Record set
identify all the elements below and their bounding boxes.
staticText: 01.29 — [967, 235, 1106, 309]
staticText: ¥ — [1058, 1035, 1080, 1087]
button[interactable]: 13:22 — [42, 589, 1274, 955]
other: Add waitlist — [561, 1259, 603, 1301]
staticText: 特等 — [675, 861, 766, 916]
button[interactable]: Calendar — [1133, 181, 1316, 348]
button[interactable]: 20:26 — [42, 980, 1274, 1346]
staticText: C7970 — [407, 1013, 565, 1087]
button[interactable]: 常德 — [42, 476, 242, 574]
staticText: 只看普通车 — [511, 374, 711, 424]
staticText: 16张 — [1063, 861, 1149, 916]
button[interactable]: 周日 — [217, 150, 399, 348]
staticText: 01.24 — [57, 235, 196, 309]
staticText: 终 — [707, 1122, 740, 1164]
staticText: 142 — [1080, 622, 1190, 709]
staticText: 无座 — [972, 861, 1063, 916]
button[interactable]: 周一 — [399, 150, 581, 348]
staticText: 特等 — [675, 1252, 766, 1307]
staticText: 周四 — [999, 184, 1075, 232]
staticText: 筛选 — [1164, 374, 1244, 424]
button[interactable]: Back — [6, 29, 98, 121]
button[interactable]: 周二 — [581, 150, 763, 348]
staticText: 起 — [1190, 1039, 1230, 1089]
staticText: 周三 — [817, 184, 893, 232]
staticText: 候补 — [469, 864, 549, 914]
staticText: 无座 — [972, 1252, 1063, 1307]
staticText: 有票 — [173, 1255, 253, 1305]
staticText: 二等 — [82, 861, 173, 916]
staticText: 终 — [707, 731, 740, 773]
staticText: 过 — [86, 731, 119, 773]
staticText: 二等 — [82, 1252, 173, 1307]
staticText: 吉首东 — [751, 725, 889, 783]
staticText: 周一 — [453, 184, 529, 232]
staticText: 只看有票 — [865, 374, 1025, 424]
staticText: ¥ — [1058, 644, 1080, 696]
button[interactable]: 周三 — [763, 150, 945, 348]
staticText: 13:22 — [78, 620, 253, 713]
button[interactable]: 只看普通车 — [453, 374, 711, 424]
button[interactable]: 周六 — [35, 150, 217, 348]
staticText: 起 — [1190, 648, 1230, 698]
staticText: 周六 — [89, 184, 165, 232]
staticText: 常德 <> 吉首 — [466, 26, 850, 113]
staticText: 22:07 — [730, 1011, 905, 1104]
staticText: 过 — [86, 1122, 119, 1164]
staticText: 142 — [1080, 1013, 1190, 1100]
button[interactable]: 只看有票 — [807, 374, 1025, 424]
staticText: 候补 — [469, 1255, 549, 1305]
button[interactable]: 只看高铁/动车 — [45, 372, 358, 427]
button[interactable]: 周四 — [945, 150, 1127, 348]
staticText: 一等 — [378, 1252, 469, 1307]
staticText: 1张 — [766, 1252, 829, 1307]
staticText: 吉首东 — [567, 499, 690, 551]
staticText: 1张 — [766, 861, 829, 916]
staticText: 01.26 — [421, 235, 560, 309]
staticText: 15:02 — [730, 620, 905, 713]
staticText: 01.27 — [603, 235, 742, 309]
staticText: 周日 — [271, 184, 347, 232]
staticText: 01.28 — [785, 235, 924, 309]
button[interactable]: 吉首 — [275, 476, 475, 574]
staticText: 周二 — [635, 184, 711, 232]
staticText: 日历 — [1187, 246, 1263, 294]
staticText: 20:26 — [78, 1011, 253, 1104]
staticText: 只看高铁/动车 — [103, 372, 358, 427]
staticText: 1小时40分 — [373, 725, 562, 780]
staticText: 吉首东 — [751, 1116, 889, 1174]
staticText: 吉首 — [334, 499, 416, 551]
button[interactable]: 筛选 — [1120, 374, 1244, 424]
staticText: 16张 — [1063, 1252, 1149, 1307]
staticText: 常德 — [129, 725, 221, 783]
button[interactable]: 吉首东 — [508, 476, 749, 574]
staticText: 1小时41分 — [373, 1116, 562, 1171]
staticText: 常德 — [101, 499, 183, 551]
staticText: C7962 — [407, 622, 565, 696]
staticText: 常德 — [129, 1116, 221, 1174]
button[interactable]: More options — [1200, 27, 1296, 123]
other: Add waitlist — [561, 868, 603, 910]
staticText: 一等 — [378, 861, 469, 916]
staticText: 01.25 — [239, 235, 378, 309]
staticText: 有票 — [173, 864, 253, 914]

What to do
Each line above with the word "只看高铁" must be returned.

Response to the task
button[interactable]: 只看高铁/动车 — [45, 372, 358, 427]
staticText: 只看高铁/动车 — [103, 372, 358, 427]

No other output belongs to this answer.